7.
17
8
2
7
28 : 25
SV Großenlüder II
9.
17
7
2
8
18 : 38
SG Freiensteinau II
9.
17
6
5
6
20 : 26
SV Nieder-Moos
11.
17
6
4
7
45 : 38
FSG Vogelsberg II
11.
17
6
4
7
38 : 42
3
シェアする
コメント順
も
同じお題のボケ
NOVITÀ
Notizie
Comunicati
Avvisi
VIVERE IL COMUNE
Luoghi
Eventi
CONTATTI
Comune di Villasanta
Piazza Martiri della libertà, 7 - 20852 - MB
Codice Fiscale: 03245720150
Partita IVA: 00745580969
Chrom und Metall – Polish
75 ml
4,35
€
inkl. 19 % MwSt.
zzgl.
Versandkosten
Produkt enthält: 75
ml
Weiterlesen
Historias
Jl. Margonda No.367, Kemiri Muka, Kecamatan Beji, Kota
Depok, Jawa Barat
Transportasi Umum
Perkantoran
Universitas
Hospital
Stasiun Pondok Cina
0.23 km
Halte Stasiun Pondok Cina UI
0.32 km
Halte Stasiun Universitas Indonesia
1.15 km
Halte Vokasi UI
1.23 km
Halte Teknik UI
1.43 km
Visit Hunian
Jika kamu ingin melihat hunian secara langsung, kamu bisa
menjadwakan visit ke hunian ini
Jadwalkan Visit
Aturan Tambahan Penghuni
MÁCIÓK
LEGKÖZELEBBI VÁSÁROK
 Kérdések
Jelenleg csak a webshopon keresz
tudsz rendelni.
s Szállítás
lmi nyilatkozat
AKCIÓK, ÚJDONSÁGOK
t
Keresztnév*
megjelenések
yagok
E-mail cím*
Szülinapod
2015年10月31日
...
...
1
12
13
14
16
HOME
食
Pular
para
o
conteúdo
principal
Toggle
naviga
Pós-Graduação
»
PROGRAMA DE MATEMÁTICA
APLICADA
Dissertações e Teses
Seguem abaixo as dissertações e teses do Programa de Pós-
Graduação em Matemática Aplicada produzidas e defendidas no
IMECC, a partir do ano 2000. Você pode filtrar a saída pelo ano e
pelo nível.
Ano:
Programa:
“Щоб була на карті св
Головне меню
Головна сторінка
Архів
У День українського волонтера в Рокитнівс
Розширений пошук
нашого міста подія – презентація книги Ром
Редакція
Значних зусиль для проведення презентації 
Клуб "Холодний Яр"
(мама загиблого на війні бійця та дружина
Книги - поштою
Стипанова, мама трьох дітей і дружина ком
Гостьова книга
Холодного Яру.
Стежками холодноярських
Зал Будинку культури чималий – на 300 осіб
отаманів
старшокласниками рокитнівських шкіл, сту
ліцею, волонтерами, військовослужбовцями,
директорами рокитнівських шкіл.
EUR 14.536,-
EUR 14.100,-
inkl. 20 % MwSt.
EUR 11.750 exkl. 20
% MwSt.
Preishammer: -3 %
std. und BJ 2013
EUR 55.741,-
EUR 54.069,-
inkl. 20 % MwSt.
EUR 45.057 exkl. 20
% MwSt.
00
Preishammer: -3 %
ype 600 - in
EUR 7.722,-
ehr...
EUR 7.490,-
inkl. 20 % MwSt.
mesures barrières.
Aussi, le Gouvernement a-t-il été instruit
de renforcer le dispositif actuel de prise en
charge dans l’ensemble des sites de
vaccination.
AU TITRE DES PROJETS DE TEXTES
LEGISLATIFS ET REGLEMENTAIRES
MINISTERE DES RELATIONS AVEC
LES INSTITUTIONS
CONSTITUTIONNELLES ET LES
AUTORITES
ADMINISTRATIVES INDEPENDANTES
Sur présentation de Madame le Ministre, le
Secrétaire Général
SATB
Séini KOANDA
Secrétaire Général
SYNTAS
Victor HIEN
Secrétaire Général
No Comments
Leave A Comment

------------------------------------------------------------------------

▶ **TASK PROMPT**:
Each record must be copied out exactly and in full.

▶ **EXERCISE ANSWER**:
7.
17
8
2
7
28 : 25
SV Großenlüder II
9.
17
7
2
8
18 : 38
SG Freiensteinau II
9.
17
6
5
6
20 : 26
SV Nieder-Moos
11.
17
6
4
7
45 : 38
FSG Vogelsberg II
11.
17
6
4
7
38 : 42
3
シェアする
コメント順
も
同じお題のボケ
NOVITÀ
Notizie
Comunicati
Avvisi
VIVERE IL COMUNE
Luoghi
Eventi
CONTATTI
Comune di Villasanta
Piazza Martiri della libertà, 7 - 20852 - MB
Codice Fiscale: 03245720150
Partita IVA: 00745580969
Chrom und Metall – Polish
75 ml
4,35
€
inkl. 19 % MwSt.
zzgl.
Versandkosten
Produkt enthält: 75
ml
Weiterlesen
Historias
Jl. Margonda No.367, Kemiri Muka, Kecamatan Beji, Kota
Depok, Jawa Barat
Transportasi Umum
Perkantoran
Universitas
Hospital
Stasiun Pondok Cina
0.23 km
Halte Stasiun Pondok Cina UI
0.32 km
Halte Stasiun Universitas Indonesia
1.15 km
Halte Vokasi UI
1.23 km
Halte Teknik UI
1.43 km
Visit Hunian
Jika kamu ingin melihat hunian secara langsung, kamu bisa
menjadwakan visit ke hunian ini
Jadwalkan Visit
Aturan Tambahan Penghuni
MÁCIÓK
LEGKÖZELEBBI VÁSÁROK
 Kérdések
Jelenleg csak a webshopon keresz
tudsz rendelni.
s Szállítás
lmi nyilatkozat
AKCIÓK, ÚJDONSÁGOK
t
Keresztnév*
megjelenések
yagok
E-mail cím*
Szülinapod
2015年10月31日
...
...
1
12
13
14
16
HOME
食
Pular
para
o
conteúdo
principal
Toggle
naviga
Pós-Graduação
»
PROGRAMA DE MATEMÁTICA
APLICADA
Dissertações e Teses
Seguem abaixo as dissertações e teses do Programa de Pós-
Graduação em Matemática Aplicada produzidas e defendidas no
IMECC, a partir do ano 2000. Você pode filtrar a saída pelo ano e
pelo nível.
Ano:
Programa:
“Щоб була на карті св
Головне меню
Головна сторінка
Архів
У День українського волонтера в Рокитнівс
Розширений пошук
нашого міста подія – презентація книги Ром
Редакція
Значних зусиль для проведення презентації 
Клуб "Холодний Яр"
(мама загиблого на війні бійця та дружина
Книги - поштою
Стипанова, мама трьох дітей і дружина ком
Гостьова книга
Холодного Яру.
Стежками холодноярських
Зал Будинку культури чималий – на 300 осіб
отаманів
старшокласниками рокитнівських шкіл, сту
ліцею, волонтерами, військовослужбовцями,
директорами рокитнівських шкіл.
EUR 14.536,-
EUR 14.100,-
inkl. 20 % MwSt.
EUR 11.750 exkl. 20
% MwSt.
Preishammer: -3 %
std. und BJ 2013
EUR 55.741,-
EUR 54.069,-
inkl. 20 % MwSt.
EUR 45.057 exkl. 20
% MwSt.
00
Preishammer: -3 %
ype 600 - in
EUR 7.722,-
ehr...
EUR 7.490,-
inkl. 20 % MwSt.
mesures barrières.
Aussi, le Gouvernement a-t-il été instruit
de renforcer le dispositif actuel de prise en
charge dans l’ensemble des sites de
vaccination.
AU TITRE DES PROJETS DE TEXTES
LEGISLATIFS ET REGLEMENTAIRES
MINISTERE DES RELATIONS AVEC
LES INSTITUTIONS
CONSTITUTIONNELLES ET LES
AUTORITES
ADMINISTRATIVES INDEPENDANTES
Sur présentation de Madame le Ministre, le
Secrétaire Général
SATB
Séini KOANDA
Secrétaire Général
SYNTAS
Victor HIEN
Secrétaire Général
No Comments
Leave A Comment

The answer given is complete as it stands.